Gate Optimization via Efficient Two-Qubit Benchmarking for NV Centers in Diamond

TL;DR

This paper introduces an efficient measurement method for two-qubit gate performance in NV centers, enabling closed-loop optimization with significantly fewer measurements than traditional techniques, thus improving quantum gate fidelity.

Contribution

It presents a novel, measurement-efficient approach for two-qubit gate benchmarking in NV centers, facilitating closed-loop optimization with reduced experimental overhead.

Findings

Reduces measurement requirements by two orders of magnitude compared to process tomography.

Enables effective closed-loop gate optimization using a simple performance metric.

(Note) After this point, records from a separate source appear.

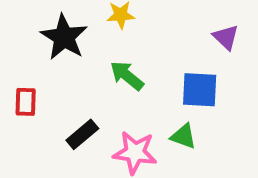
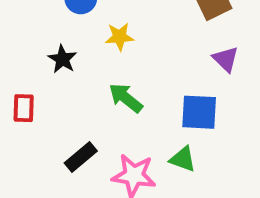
black star: (64, 37) -> (62, 59), size x0.6
red rectangle: (26, 102) -> (24, 108), moved

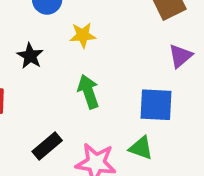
purple triangle: (226, 59) -> (180, 56), turned 36
green arrow: (126, 98) -> (88, 92), turned 32

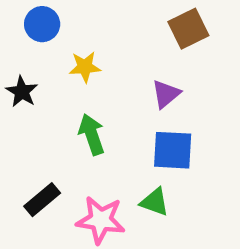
purple triangle: (180, 56) -> (166, 94), moved

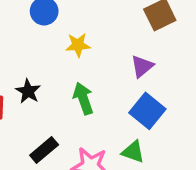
black star: (22, 92) -> (28, 91), moved
blue square: (173, 150) -> (147, 111), turned 36

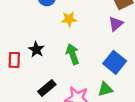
purple triangle: (142, 66) -> (116, 24), moved
green triangle: (133, 152) -> (105, 89), turned -35

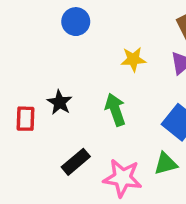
yellow star: (69, 19) -> (133, 59), moved

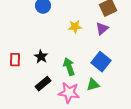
black star: (60, 102) -> (41, 57), moved
green arrow: (115, 110) -> (69, 67), moved

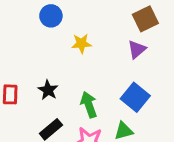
yellow star: (75, 27) -> (81, 44), moved

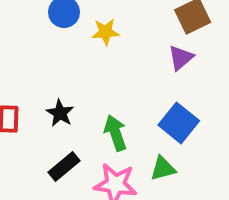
yellow star: (81, 44) -> (106, 32), moved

Demonstrates the method's effectiveness through numerical simulations in realistic settings.

Abstract

High-fidelity gate implementation requires sophisticated control pulses that steer the quantum system to undergo the desired transformation. Quantum Optimal Control allows to derive these control pulses in an open-loop fashion based on numerical simulations. However, their precision can be limited by incomplete knowledge of the system. Closed-loop optimization overcomes this limitation by incorporating feedback from measurements, provided a suitable and efficient measure of the gate performance can be defined. In this article, we present an efficient method to evaluate the performance of a two-qubit gate by preparation and measurement of only two quantum states, enabling experimental closed-loop optimization with a metric previously believed to be limited to open-loop control. We tailor the approach to nitrogen-vacancy centers in diamond and, through numerical simulations, demonstrate how the method can optimize a two-qubit gate while reducing the number of required measurements by two orders of magnitude compared to standard process tomography under realistic experimental settings.